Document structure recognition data
Start of Block
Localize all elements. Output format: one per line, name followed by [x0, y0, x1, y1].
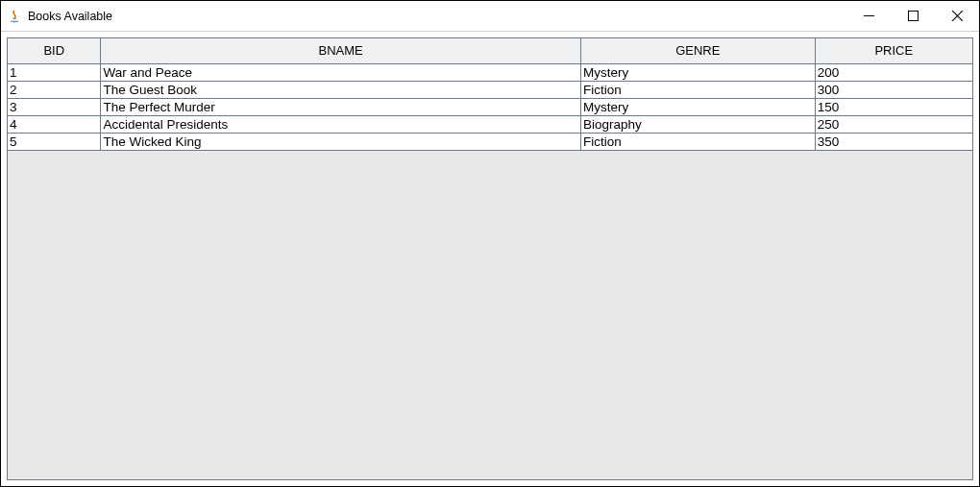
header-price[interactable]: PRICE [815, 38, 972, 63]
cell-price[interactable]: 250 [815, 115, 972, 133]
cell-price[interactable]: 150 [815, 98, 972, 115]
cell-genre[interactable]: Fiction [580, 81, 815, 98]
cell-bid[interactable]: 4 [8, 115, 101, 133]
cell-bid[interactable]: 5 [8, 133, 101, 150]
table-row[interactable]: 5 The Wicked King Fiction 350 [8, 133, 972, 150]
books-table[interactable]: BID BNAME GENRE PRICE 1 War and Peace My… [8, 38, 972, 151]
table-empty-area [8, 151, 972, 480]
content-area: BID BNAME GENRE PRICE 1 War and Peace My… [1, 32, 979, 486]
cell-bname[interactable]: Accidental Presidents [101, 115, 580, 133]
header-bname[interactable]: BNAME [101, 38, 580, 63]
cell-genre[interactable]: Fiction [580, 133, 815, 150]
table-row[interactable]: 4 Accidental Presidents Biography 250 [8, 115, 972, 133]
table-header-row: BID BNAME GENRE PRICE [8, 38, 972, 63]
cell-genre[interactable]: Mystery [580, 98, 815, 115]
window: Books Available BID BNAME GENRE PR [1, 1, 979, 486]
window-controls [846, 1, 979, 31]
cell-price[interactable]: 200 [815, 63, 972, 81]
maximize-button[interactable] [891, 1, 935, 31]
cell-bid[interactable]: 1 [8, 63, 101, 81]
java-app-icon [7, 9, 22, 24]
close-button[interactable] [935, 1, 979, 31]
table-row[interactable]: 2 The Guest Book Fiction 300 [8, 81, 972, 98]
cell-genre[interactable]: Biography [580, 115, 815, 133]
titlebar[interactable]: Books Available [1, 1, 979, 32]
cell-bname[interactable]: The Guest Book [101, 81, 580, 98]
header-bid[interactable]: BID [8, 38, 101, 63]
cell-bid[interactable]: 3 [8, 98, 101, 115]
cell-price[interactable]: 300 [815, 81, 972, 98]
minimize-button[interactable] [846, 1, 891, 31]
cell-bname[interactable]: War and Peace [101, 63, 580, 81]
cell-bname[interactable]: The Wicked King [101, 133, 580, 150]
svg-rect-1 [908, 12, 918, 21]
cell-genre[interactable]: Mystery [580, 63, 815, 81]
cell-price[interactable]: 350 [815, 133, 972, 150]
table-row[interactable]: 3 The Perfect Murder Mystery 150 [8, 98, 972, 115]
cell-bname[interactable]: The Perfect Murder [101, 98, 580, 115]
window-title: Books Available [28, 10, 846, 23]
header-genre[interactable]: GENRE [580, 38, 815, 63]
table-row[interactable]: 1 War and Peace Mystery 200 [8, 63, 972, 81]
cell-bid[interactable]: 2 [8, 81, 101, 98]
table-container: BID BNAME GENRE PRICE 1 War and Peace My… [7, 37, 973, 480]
End of Block
Start of Block
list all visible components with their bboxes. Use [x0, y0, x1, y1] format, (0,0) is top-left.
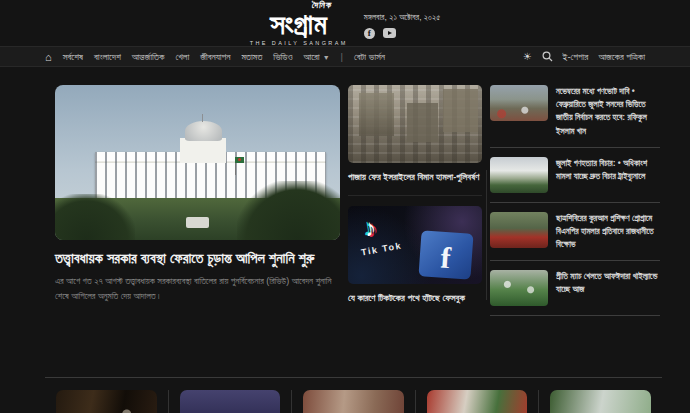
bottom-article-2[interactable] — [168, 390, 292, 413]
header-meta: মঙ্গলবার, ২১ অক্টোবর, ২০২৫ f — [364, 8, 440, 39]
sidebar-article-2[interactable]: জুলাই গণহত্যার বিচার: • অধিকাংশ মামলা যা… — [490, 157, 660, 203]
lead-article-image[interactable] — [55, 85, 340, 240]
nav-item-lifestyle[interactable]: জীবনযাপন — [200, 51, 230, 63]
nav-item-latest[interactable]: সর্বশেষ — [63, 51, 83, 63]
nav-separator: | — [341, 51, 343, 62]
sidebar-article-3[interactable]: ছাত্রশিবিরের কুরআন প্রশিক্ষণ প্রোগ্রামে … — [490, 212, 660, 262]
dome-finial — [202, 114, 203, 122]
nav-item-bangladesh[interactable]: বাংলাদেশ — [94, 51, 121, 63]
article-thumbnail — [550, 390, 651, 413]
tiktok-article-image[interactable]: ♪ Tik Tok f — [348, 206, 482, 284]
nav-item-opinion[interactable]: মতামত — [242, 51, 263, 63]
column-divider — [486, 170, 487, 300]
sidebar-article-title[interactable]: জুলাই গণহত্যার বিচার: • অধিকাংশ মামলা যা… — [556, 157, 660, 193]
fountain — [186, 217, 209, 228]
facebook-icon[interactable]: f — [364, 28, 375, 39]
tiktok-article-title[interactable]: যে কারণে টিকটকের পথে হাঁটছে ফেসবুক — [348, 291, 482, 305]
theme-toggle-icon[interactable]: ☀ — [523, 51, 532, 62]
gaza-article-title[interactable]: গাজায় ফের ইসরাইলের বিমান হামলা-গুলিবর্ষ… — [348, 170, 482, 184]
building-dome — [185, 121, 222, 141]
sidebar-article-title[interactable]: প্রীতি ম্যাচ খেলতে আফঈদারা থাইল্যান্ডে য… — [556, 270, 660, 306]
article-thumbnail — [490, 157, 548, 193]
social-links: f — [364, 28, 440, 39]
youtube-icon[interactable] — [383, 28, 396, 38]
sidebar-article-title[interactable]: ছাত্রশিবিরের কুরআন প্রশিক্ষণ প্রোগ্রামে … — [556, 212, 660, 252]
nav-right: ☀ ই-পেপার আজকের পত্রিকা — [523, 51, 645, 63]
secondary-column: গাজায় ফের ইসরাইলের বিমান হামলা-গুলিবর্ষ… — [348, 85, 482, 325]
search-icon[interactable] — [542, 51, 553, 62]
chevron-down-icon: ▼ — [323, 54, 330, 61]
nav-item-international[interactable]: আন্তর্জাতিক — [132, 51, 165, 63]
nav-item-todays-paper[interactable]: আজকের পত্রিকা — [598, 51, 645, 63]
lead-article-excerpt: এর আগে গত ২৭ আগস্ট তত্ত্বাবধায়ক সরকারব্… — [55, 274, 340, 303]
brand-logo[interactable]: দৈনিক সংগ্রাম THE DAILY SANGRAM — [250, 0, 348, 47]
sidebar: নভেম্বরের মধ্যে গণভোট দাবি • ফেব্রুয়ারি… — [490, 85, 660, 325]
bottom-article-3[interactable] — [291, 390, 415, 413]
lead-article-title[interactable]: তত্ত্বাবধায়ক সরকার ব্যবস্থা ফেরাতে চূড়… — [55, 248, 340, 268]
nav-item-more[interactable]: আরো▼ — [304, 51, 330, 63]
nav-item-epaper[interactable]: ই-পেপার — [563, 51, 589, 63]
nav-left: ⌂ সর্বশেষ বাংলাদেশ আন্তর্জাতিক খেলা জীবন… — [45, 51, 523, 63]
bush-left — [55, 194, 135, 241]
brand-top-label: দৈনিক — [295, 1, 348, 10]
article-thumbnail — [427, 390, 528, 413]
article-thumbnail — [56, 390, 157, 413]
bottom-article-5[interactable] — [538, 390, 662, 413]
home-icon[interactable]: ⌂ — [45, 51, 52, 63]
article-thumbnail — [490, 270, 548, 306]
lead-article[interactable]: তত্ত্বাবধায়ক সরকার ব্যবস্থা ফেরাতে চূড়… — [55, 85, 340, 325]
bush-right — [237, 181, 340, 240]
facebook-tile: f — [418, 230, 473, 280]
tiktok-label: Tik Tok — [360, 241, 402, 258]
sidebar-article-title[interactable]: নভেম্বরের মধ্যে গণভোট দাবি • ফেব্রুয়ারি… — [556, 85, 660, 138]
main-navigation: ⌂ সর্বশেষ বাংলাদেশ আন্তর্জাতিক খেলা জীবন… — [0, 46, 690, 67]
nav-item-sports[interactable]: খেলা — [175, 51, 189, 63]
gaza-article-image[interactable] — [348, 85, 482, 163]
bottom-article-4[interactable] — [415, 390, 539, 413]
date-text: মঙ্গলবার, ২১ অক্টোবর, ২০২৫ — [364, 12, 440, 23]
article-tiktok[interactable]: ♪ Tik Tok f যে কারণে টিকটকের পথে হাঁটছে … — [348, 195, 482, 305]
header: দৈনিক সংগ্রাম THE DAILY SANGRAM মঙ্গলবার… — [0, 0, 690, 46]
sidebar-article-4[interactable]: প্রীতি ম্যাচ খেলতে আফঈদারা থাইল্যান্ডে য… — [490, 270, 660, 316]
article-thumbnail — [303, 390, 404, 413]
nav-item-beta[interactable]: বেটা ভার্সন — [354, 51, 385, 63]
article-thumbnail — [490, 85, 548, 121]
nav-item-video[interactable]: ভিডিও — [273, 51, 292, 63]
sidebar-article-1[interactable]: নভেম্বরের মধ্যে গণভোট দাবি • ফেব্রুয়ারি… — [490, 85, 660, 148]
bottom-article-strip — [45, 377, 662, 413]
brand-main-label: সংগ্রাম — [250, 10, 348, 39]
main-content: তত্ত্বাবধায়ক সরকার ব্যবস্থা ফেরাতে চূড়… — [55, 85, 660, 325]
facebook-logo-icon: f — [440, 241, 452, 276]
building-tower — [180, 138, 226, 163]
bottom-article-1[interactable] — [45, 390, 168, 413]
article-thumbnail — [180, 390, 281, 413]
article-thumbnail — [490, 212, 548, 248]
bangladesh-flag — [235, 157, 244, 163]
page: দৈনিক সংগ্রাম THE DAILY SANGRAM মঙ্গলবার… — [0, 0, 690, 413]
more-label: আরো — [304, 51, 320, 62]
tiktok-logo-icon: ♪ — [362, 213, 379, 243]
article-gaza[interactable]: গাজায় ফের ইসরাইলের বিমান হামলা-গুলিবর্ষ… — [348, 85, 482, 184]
End of Block
Start of Block
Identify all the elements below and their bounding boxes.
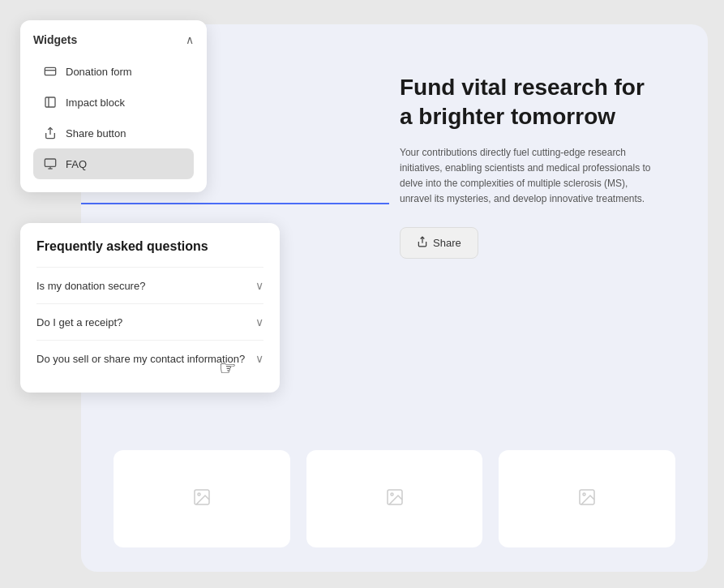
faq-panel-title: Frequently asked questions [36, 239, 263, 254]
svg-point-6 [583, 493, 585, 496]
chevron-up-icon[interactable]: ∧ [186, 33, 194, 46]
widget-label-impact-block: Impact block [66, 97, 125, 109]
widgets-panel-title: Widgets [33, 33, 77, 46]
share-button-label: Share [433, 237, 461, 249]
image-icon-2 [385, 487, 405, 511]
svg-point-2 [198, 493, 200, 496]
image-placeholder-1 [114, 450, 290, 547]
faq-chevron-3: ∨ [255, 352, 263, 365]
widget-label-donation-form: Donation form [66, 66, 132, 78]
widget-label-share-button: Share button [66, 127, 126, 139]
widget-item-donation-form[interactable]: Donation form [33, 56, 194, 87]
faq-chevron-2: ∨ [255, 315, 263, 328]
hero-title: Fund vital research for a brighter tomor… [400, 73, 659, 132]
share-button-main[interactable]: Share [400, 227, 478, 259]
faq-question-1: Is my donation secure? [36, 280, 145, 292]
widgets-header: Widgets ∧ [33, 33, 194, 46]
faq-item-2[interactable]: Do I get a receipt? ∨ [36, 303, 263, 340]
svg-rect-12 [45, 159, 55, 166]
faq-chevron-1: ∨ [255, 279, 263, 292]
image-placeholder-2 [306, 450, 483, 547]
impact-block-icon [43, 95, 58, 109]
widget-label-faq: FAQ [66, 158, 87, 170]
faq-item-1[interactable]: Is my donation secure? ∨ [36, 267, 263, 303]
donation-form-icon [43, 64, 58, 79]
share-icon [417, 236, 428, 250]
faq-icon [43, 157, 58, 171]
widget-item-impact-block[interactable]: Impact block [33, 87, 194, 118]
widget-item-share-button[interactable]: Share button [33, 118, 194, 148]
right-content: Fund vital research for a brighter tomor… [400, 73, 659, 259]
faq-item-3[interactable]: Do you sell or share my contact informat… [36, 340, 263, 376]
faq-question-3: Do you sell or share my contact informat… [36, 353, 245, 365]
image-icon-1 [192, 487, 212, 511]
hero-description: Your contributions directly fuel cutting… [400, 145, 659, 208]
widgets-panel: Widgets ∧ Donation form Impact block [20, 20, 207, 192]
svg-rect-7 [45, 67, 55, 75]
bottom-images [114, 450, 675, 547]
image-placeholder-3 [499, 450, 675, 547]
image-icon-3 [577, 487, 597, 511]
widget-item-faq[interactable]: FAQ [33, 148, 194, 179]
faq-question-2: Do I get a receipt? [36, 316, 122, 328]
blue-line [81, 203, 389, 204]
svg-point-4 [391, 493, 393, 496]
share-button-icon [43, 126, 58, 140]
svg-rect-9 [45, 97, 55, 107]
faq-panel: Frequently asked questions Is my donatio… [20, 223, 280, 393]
End of Block
For the records above, state how many lines contain "informat", and nothing more.

Task solution: 2